Know of any Italian blood in White Lake, Renfrew County, south of Arnprior? Certainly no place names sound Italian. There’s Scotch Bush and Waba. Then Lafleurs Lake and Mount St. Patrick. Now Streich Lake, Ompah, and Flower Station. Historically speaking, you’d never know it, but right in the hub of White Lake can be heard the rumblings of an Italian renaissance. A reawakening, all right, with food at its heart. At a restaurant named Castlegarth.

Eight years ago Matthew Brearley returned to his village with his wife, Jennifer, opening up shop just up the road from his parents’ farm. Now no Italian restaurant in the Ottawa Valley can match it for local, organic produce, not to mention terrific food. For years, Matthew has been spellbound by Italian country cooking. He caught the bug from Toronto chef Andrew Milne-Allan, a man he describes as a crazy New Zealander who is more Italian than real Italians. “He’d even squeeze the grapes for his own wine!” exclaims Matthew. “I wanted to learn how to cook like that.” His experiences while working with Milne-Allan from 2001 to 2002 gave Matthew the courage to find his own voice, inventiveness, and ambition. On this day, he rolls out his pasta dough and lays down spoonfuls of ricotta, homemade with lemon juice (taste it, then marvel). He cuts the dough and shapes it into large-format ravioli, cooks them, and serves them strewn with his own crispy prosciutto, asparagus (in springtime), and a dusting of parmigiano. Cut into a pouch, and raw yolk breaks out. Pasta, self-sauced. Not a regular menu item, unfortunately.

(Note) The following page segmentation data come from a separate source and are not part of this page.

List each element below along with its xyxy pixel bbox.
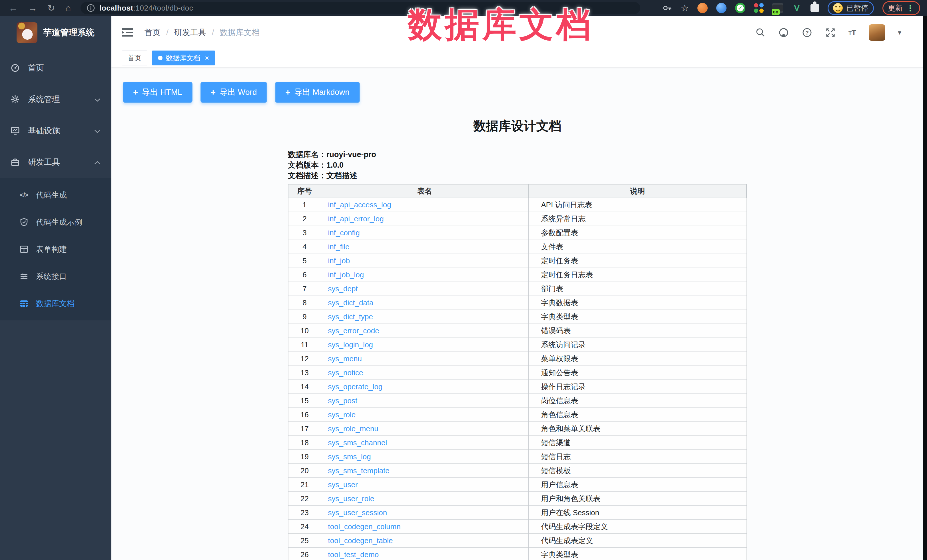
table-link[interactable]: sys_sms_template <box>328 466 389 475</box>
table-link[interactable]: sys_user <box>328 480 358 489</box>
tag-home[interactable]: 首页 <box>122 50 147 65</box>
row-index: 8 <box>288 296 321 310</box>
extension-on-badge-icon[interactable]: on <box>772 3 783 13</box>
forward-icon[interactable]: → <box>28 3 37 12</box>
table-link[interactable]: inf_api_access_log <box>328 200 391 209</box>
close-icon[interactable]: × <box>205 54 209 62</box>
table-desc: 字典类型表 <box>528 310 746 324</box>
table-desc: 角色和菜单关联表 <box>528 422 746 436</box>
table-link[interactable]: inf_file <box>328 243 350 251</box>
kebab-menu-icon[interactable]: ⋮ <box>906 3 915 13</box>
breadcrumb-devtools[interactable]: 研发工具 <box>174 27 206 38</box>
fullscreen-icon[interactable] <box>825 27 836 38</box>
export-markdown-button[interactable]: + 导出 Markdown <box>275 82 360 103</box>
extension-orange-icon[interactable] <box>698 3 708 13</box>
caret-down-icon[interactable]: ▾ <box>898 29 901 36</box>
avatar[interactable] <box>869 24 885 41</box>
sidebar-item-devtools[interactable]: 研发工具 <box>0 147 111 178</box>
app-logo[interactable]: 芋道管理系统 <box>0 16 111 43</box>
address-bar[interactable]: localhost:1024/tool/db-doc <box>81 2 640 14</box>
table-link[interactable]: sys_dict_type <box>328 313 373 321</box>
export-word-button[interactable]: + 导出 Word <box>201 82 267 103</box>
table-row: 13 sys_notice 通知公告表 <box>288 366 746 380</box>
table-link[interactable]: inf_job <box>328 256 350 265</box>
extension-grid-icon[interactable] <box>754 3 764 13</box>
info-icon[interactable] <box>87 4 95 12</box>
table-link[interactable]: sys_user_session <box>328 508 387 517</box>
page-scrollbar[interactable] <box>923 16 927 560</box>
sidebar-item-system[interactable]: 系统管理 <box>0 83 111 115</box>
sidebar-item-home[interactable]: 首页 <box>0 52 111 83</box>
table-link[interactable]: sys_sms_channel <box>328 439 387 447</box>
sidebar-item-infra[interactable]: 基础设施 <box>0 115 111 147</box>
row-index: 25 <box>288 534 321 548</box>
table-link[interactable]: sys_role <box>328 410 356 419</box>
breadcrumb-current: 数据库文档 <box>220 27 260 38</box>
breadcrumb-home[interactable]: 首页 <box>144 27 161 38</box>
row-index: 6 <box>288 268 321 282</box>
sidebar-item-db-doc[interactable]: 数据库文档 <box>0 290 111 317</box>
table-link[interactable]: sys_operate_log <box>328 382 383 391</box>
table-desc: 菜单权限表 <box>528 352 746 366</box>
url-text[interactable]: localhost:1024/tool/db-doc <box>99 4 193 12</box>
table-desc: 文件表 <box>528 240 746 254</box>
table-desc: 字典数据表 <box>528 296 746 310</box>
table-link[interactable]: tool_codegen_column <box>328 522 401 531</box>
table-link[interactable]: sys_sms_log <box>328 452 371 461</box>
extension-blue-icon[interactable] <box>716 3 726 13</box>
extensions-puzzle-icon[interactable] <box>810 4 819 12</box>
help-icon[interactable]: ? <box>802 27 813 38</box>
table-link[interactable]: tool_codegen_table <box>328 536 393 545</box>
chevron-down-icon <box>94 126 100 135</box>
sidebar-item-system-api[interactable]: 系统接口 <box>0 263 111 290</box>
table-desc: 定时任务日志表 <box>528 268 746 282</box>
table-link[interactable]: sys_post <box>328 396 357 405</box>
table-link[interactable]: sys_login_log <box>328 340 373 349</box>
table-link[interactable]: inf_config <box>328 228 360 237</box>
table-link[interactable]: inf_job_log <box>328 270 364 279</box>
extension-vue-icon[interactable]: V <box>792 3 802 13</box>
export-markdown-label: 导出 Markdown <box>295 87 350 98</box>
table-link[interactable]: sys_dict_data <box>328 298 374 307</box>
extension-green-check-icon[interactable]: ✓ <box>735 3 745 13</box>
font-size-icon[interactable]: TT <box>848 28 856 37</box>
search-icon[interactable] <box>755 27 766 38</box>
github-icon[interactable] <box>778 27 789 38</box>
sidebar-item-form-builder[interactable]: 表单构建 <box>0 235 111 263</box>
back-icon[interactable]: ← <box>9 3 18 12</box>
table-link[interactable]: sys_error_code <box>328 326 379 335</box>
table-link[interactable]: sys_user_role <box>328 494 374 503</box>
table-link[interactable]: inf_api_error_log <box>328 214 384 223</box>
tag-label: 数据库文档 <box>166 53 200 62</box>
reload-icon[interactable]: ↻ <box>47 3 55 12</box>
row-index: 7 <box>288 282 321 296</box>
table-row: 23 sys_user_session 用户在线 Session <box>288 506 746 520</box>
home-icon[interactable]: ⌂ <box>65 3 71 12</box>
bookmark-star-icon[interactable]: ☆ <box>681 3 689 12</box>
table-link[interactable]: sys_role_menu <box>328 424 378 433</box>
table-link[interactable]: sys_dept <box>328 284 358 293</box>
table-desc: 系统访问记录 <box>528 338 746 352</box>
table-row: 6 inf_job_log 定时任务日志表 <box>288 268 746 282</box>
table-link[interactable]: tool_test_demo <box>328 550 379 559</box>
tag-db-doc[interactable]: 数据库文档 × <box>152 50 215 65</box>
sidebar-item-label: 代码生成 <box>36 190 67 200</box>
browser-update-label[interactable]: 更新 <box>888 3 903 13</box>
sidebar-item-label: 基础设施 <box>28 125 60 136</box>
table-desc: 用户在线 Session <box>528 506 746 520</box>
sidebar-item-codegen-example[interactable]: 代码生成示例 <box>0 208 111 235</box>
table-link[interactable]: sys_notice <box>328 369 363 377</box>
key-icon[interactable] <box>662 3 672 13</box>
sidebar-item-codegen[interactable]: </> 代码生成 <box>0 181 111 208</box>
export-html-button[interactable]: + 导出 HTML <box>123 82 193 103</box>
emoji-extension-icon[interactable] <box>833 3 843 13</box>
active-tag-dot <box>158 56 163 60</box>
table-desc: 用户信息表 <box>528 478 746 492</box>
table-row: 18 sys_sms_channel 短信渠道 <box>288 436 746 450</box>
meta-db-name: 数据库名：ruoyi-vue-pro <box>288 149 747 160</box>
sidebar-collapse-icon[interactable] <box>122 28 133 37</box>
row-index: 12 <box>288 352 321 366</box>
chevron-down-icon <box>94 95 100 104</box>
table-link[interactable]: sys_menu <box>328 354 362 363</box>
export-word-label: 导出 Word <box>220 87 257 98</box>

Meanwhile, Jennifer keeps Castlegarth humming. At the door, she gives a warm welcome. She is also the sommelier, one with verve and imagination. Who knew, for instance, that Alsatian gewürztraminer would balance Matthew’s homemade mortadella with pistachios? The couple has also opened a storefront. They sell their duck rillette, pork liver pâté, legs of prosciutto, dried fruit mostarda, pickled cabbage, and other preserves, as well as bread from a local baker. Now you’ll be able to choose between the in-house bounty and the bounty to go.